The environment can win because of reduced commuting.
For more about this study by Prithwiraj Choudhury, an associate professor in the Technology and Operations Management Unit at Harvard Business School, and his fellow researchers, read their paper (Live and) Work from Anywhere: Geographic Flexibility and Productivity Effects at the United States Patent Office (pdf).
Note that “work from anywhere” policies are more liberal than traditional “work-from-home” arrangements. With the latter, employees generally live near the office and work at home with a flexible work schedule and no daily commute.
Remote work of any type is still the exception not the norm. Even with all the digital technology that makes workers accessible and efficient regardless of where they are based, most employers have hesitated to embrace remote work.
Granted, remote work is not always suitable.

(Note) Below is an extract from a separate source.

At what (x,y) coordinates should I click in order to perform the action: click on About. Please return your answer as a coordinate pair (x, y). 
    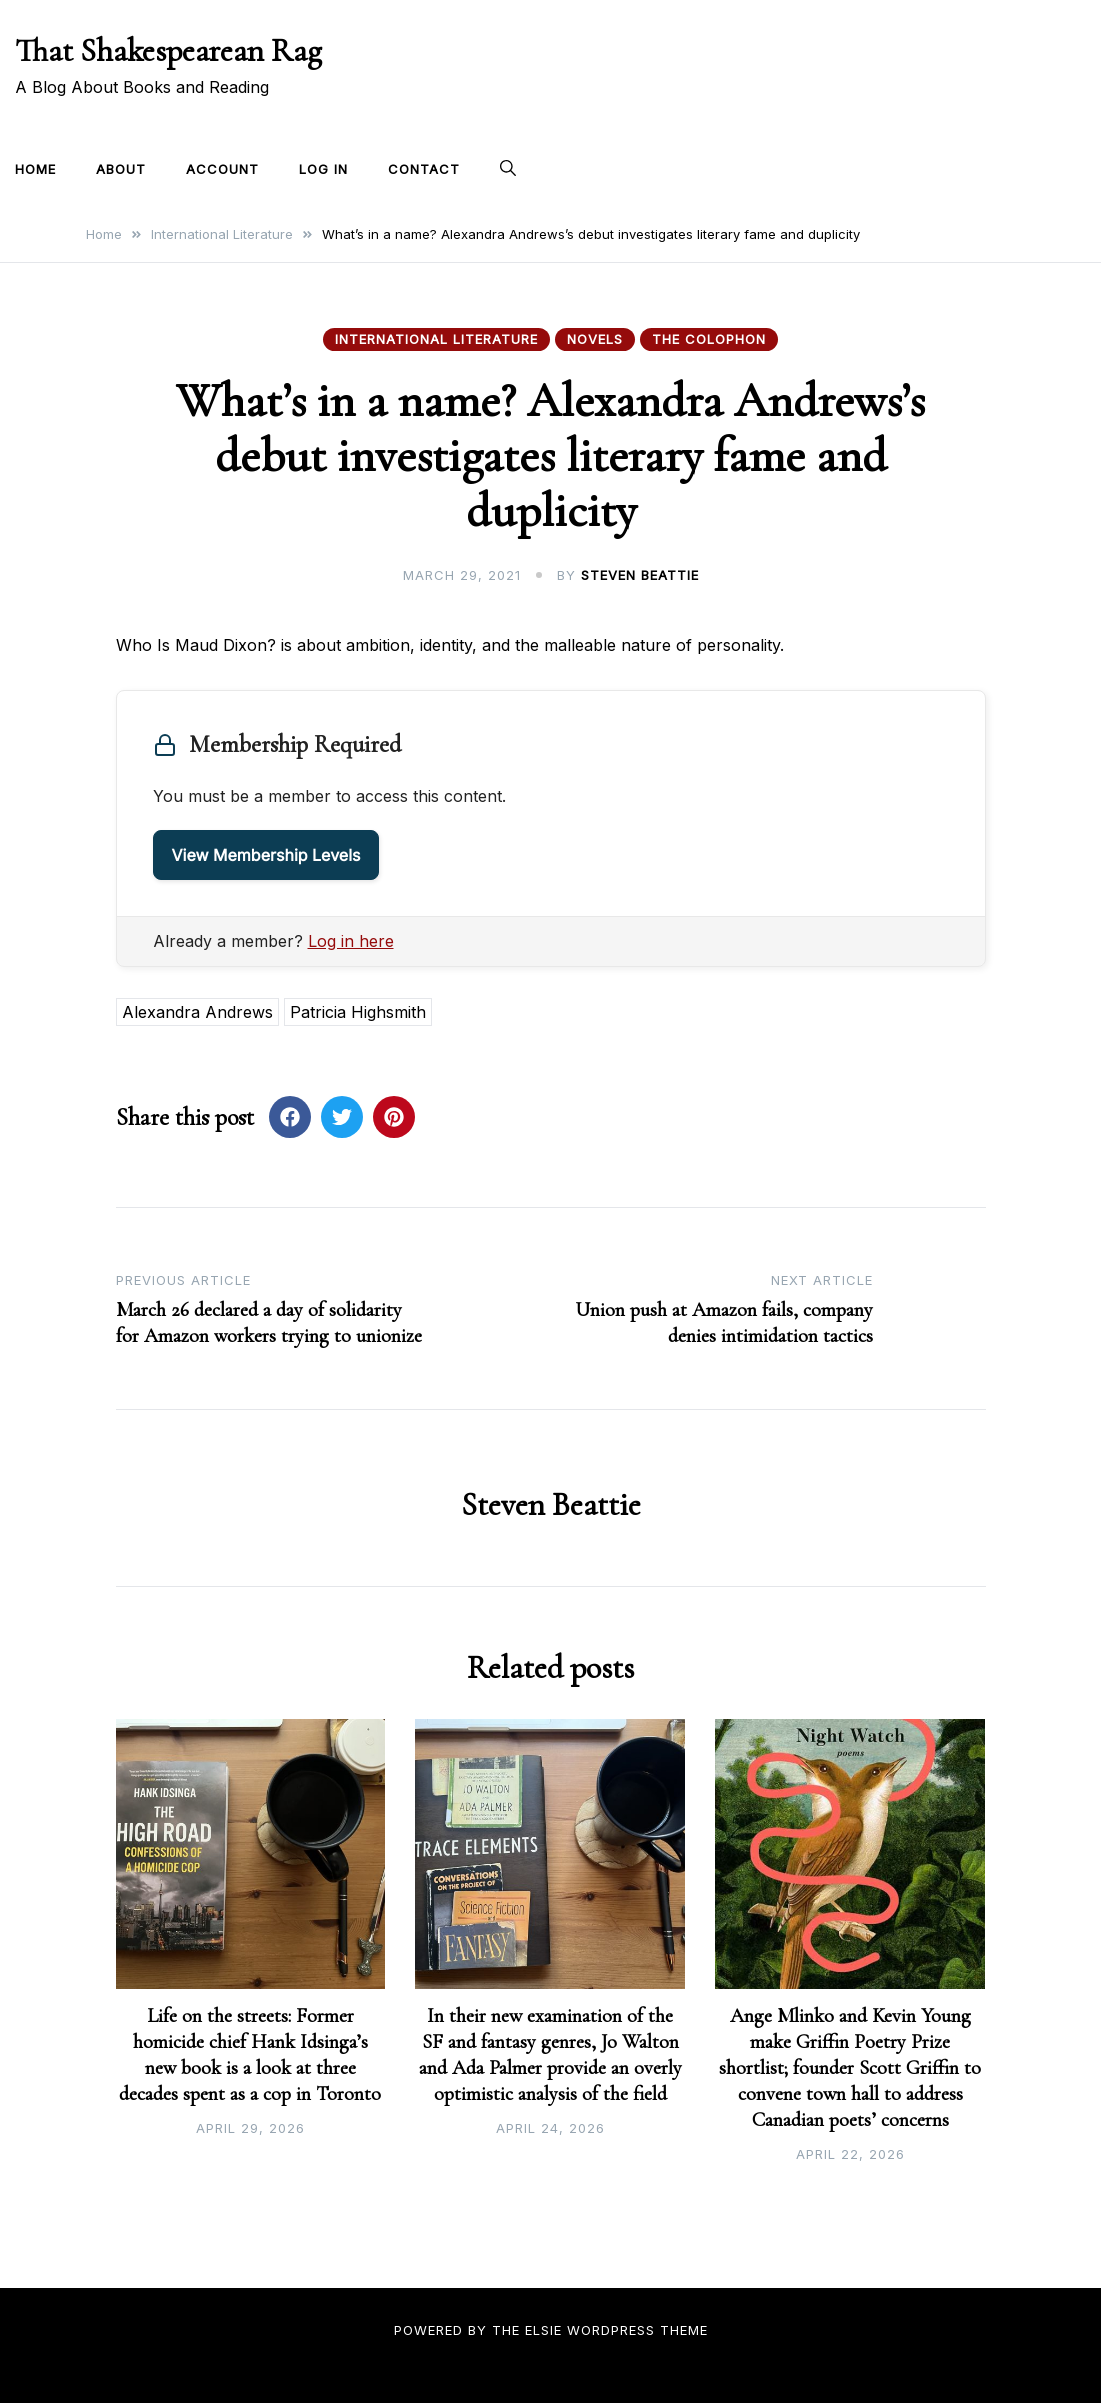     Looking at the image, I should click on (121, 169).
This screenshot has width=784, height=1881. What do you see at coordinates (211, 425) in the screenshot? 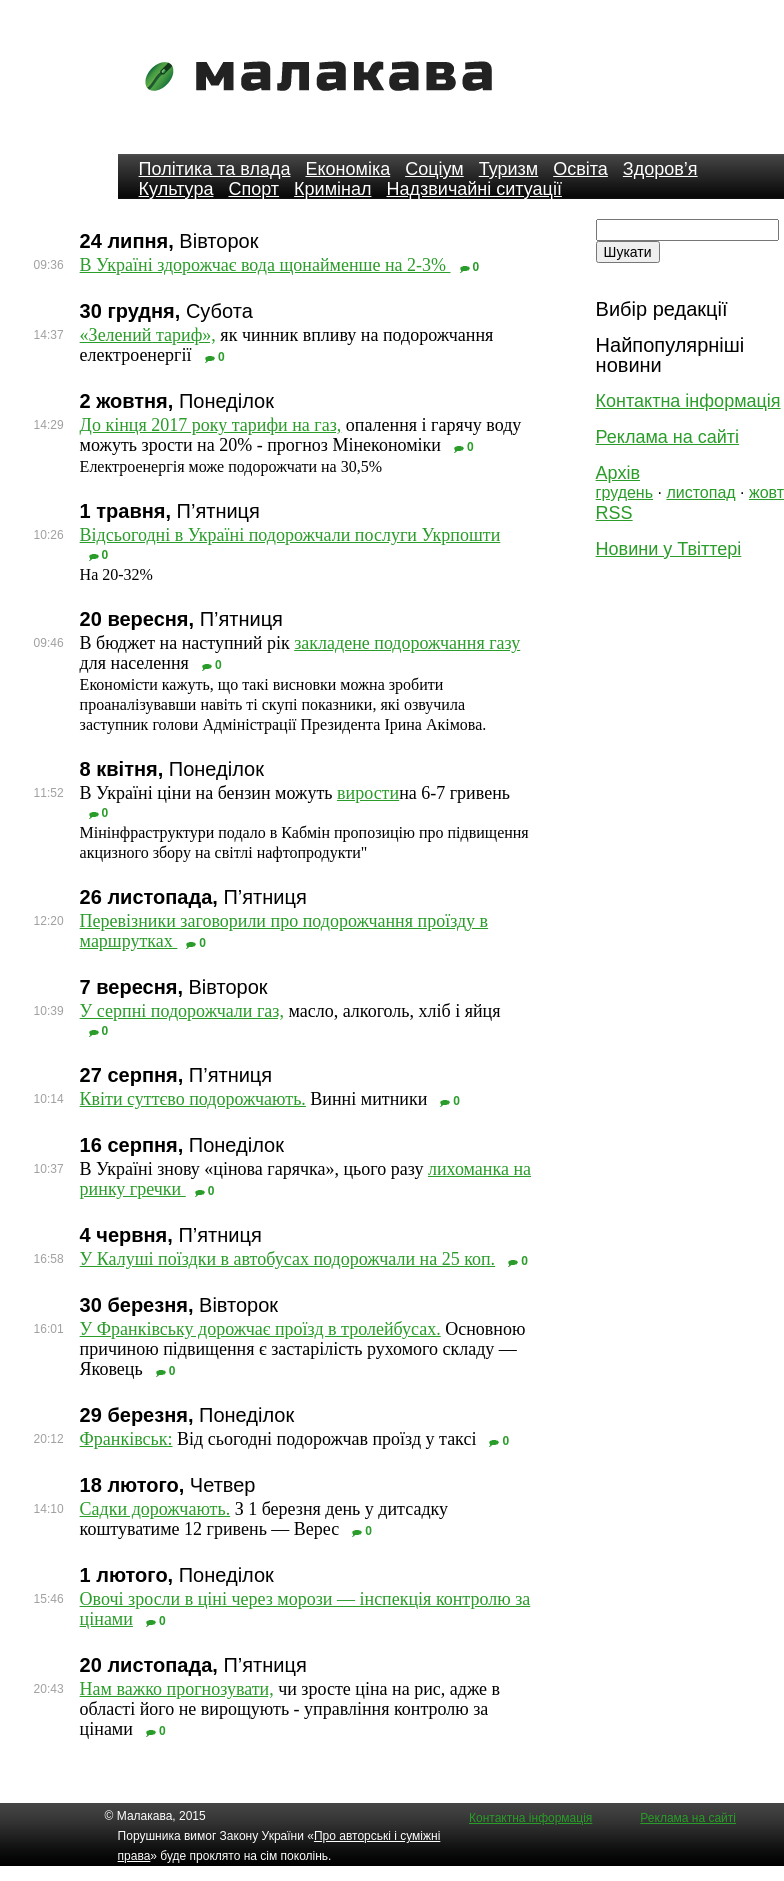 I see `До кінця 2017 року тарифи на газ,` at bounding box center [211, 425].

Think about retail employees, or those jobs that require constant coordination with co-workers. Even jobs that depend on frequent collaboration may not be ideal for full-time remote work.
However, if there’s a will, there’s often a way – especially in a tight labor market when high-performing individuals request more flexible working conditions.
How can you – as either an employer or an employee wanting to make a case for working outside the office – improve conditions to work well from anywhere?
Address the will and skill and help each other get over the hill.
The will – the motivation. When employees have a clear sense of the organization’s purpose and it lines up with their personal purpose and interests, employees are more likely to feel engaged to apply themselves. (See Simon Sinek’s book Start with Why.)
Employees also feel more motivated when they feel like their work matters. For instance, David Yaden working with BetterUp, has found that people perform better not only when they believe their work matters, but also when they receive validation that they matter from their manager, organization, and co-workers.
The skill – the ability to do the work. Make sure an individual’s strengths are a good fit for the job. Researcher Claudia Harzer’s work shows that individuals perform better and are more satisfied with their work when they’re applying their individual strengths on the job. Furthermore, Harzer has discovered that as people practice and learn how to better use their signature strengths at work, they’re able to increase the sense that their work is more of a “calling”—which also leads to more positive experiences.
Getting over the hill – dealing with the obstacles. It’s often not enough to help employees use their will and skills; employers also need to either eliminate or reduce the barriers, that is the hills, that get in employees’ way. Sometimes these hills are mole hills; other times they’re mountains. However, ignoring hills of all sizes signals to employees that they and their work don’t matter, which damages employee motivation.
By contrast, when managers work to provide psychological safety to remote workers on conference calls and video calls, those remote workers generally notice. They feel safe to speak up. And they appreciate being seen and heard and connected with everyone else.
Also when managers, or others in the organization, help employees feel capable and confident about their ability to achieve some balance around work and their personal life, people’s satisfaction with their job and overall life increases.
Researcher Xi Wen Chan found in a 2015 study that having “self-efficacy” — that is, the belief in yourself and the ability to do the job well – was actually more important than the actual policies the employer offered.
To say it another way, the quality of the policies wasn’t as important as the fact that an employer had policies and employees knew about them, felt their employer supported them as individuals, and worked with their mangers to apply the policies as is, or with adaptation, to their situation. In these situations, employees felt more in control and competent about achieving work/life balance arrangements and therefore more satisfied with both their job and personal life.
When employers focus on the “will, skill and hill,” all employees – especially remote workers – can benefit.